Whatever the records below hold, copy it all out exactly.

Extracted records
= = = = = = =

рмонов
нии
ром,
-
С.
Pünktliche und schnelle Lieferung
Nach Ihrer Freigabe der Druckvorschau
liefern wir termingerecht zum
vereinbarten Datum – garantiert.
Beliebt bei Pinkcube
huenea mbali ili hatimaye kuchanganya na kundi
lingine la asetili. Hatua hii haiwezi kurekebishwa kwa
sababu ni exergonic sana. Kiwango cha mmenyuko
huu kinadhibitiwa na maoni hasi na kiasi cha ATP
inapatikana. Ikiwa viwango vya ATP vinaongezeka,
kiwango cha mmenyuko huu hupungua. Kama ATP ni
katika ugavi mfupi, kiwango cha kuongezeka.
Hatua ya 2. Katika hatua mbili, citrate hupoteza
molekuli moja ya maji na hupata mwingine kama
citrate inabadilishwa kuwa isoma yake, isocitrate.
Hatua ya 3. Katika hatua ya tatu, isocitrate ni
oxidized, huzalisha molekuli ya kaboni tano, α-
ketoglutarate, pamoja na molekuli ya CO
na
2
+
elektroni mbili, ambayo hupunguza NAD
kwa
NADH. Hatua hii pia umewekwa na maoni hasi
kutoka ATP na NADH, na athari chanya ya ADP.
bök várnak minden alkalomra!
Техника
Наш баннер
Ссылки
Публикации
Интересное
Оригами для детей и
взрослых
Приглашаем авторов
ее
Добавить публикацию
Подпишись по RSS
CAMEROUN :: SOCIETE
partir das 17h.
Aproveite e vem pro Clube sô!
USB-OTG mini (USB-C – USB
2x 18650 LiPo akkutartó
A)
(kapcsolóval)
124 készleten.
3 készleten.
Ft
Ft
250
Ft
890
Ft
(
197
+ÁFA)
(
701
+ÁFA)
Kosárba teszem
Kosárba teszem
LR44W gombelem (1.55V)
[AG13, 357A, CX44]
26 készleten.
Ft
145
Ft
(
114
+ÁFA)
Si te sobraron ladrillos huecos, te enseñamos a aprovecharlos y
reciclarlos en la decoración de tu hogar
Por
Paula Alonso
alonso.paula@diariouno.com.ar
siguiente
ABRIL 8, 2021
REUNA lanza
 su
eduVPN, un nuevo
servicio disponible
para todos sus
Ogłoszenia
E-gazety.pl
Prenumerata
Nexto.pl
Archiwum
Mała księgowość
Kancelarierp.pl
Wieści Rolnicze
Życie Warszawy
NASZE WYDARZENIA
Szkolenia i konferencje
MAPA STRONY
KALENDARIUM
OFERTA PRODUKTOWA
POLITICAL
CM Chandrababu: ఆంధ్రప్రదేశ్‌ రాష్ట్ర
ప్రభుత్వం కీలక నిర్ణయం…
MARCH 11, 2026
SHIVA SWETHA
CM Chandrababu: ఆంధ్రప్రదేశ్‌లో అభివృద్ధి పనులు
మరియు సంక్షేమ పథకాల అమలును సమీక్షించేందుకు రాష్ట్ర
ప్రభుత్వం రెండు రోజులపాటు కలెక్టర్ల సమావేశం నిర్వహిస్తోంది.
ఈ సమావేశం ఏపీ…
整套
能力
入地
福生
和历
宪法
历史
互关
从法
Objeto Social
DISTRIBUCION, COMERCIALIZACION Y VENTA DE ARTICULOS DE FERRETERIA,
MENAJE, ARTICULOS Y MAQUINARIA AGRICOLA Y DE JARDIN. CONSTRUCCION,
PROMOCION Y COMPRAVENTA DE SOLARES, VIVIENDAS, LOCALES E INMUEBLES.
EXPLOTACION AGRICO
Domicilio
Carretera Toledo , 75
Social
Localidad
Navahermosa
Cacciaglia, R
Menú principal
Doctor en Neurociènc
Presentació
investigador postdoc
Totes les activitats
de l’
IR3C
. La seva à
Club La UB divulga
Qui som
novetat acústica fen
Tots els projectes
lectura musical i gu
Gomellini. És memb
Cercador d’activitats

= = = = = = =

■ **Response**:
рмонов
нии
ром,
-
С.
Pünktliche und schnelle Lieferung
Nach Ihrer Freigabe der Druckvorschau
liefern wir termingerecht zum
vereinbarten Datum – garantiert.
Beliebt bei Pinkcube
huenea mbali ili hatimaye kuchanganya na kundi
lingine la asetili. Hatua hii haiwezi kurekebishwa kwa
sababu ni exergonic sana. Kiwango cha mmenyuko
huu kinadhibitiwa na maoni hasi na kiasi cha ATP
inapatikana. Ikiwa viwango vya ATP vinaongezeka,
kiwango cha mmenyuko huu hupungua. Kama ATP ni
katika ugavi mfupi, kiwango cha kuongezeka.
Hatua ya 2. Katika hatua mbili, citrate hupoteza
molekuli moja ya maji na hupata mwingine kama
citrate inabadilishwa kuwa isoma yake, isocitrate.
Hatua ya 3. Katika hatua ya tatu, isocitrate ni
oxidized, huzalisha molekuli ya kaboni tano, α-
ketoglutarate, pamoja na molekuli ya CO
na
2
+
elektroni mbili, ambayo hupunguza NAD
kwa
NADH. Hatua hii pia umewekwa na maoni hasi
kutoka ATP na NADH, na athari chanya ya ADP.
bök várnak minden alkalomra!
Техника
Наш баннер
Ссылки
Публикации
Интересное
Оригами для детей и
взрослых
Приглашаем авторов
ее
Добавить публикацию
Подпишись по RSS
CAMEROUN :: SOCIETE
partir das 17h.
Aproveite e vem pro Clube sô!
USB-OTG mini (USB-C – USB
2x 18650 LiPo akkutartó
A)
(kapcsolóval)
124 készleten.
3 készleten.
Ft
Ft
250
Ft
890
Ft
(
197
+ÁFA)
(
701
+ÁFA)
Kosárba teszem
Kosárba teszem
LR44W gombelem (1.55V)
[AG13, 357A, CX44]
26 készleten.
Ft
145
Ft
(
114
+ÁFA)
Si te sobraron ladrillos huecos, te enseñamos a aprovecharlos y
reciclarlos en la decoración de tu hogar
Por
Paula Alonso
alonso.paula@diariouno.com.ar
siguiente
ABRIL 8, 2021
REUNA lanza
 su
eduVPN, un nuevo
servicio disponible
para todos sus
Ogłoszenia
E-gazety.pl
Prenumerata
Nexto.pl
Archiwum
Mała księgowość
Kancelarierp.pl
Wieści Rolnicze
Życie Warszawy
NASZE WYDARZENIA
Szkolenia i konferencje
MAPA STRONY
KALENDARIUM
OFERTA PRODUKTOWA
POLITICAL
CM Chandrababu: ఆంధ్రప్రదేశ్‌ రాష్ట్ర
ప్రభుత్వం కీలక నిర్ణయం…
MARCH 11, 2026
SHIVA SWETHA
CM Chandrababu: ఆంధ్రప్రదేశ్‌లో అభివృద్ధి పనులు
మరియు సంక్షేమ పథకాల అమలును సమీక్షించేందుకు రాష్ట్ర
ప్రభుత్వం రెండు రోజులపాటు కలెక్టర్ల సమావేశం నిర్వహిస్తోంది.
ఈ సమావేశం ఏపీ…
整套
能力
入地
福生
和历
宪法
历史
互关
从法
Objeto Social
DISTRIBUCION, COMERCIALIZACION Y VENTA DE ARTICULOS DE FERRETERIA,
MENAJE, ARTICULOS Y MAQUINARIA AGRICOLA Y DE JARDIN. CONSTRUCCION,
PROMOCION Y COMPRAVENTA DE SOLARES, VIVIENDAS, LOCALES E INMUEBLES.
EXPLOTACION AGRICO
Domicilio
Carretera Toledo , 75
Social
Localidad
Navahermosa
Cacciaglia, R
Menú principal
Doctor en Neurociènc
Presentació
investigador postdoc
Totes les activitats
de l’
IR3C
. La seva à
Club La UB divulga
Qui som
novetat acústica fen
Tots els projectes
lectura musical i gu
Gomellini. És memb
Cercador d’activitats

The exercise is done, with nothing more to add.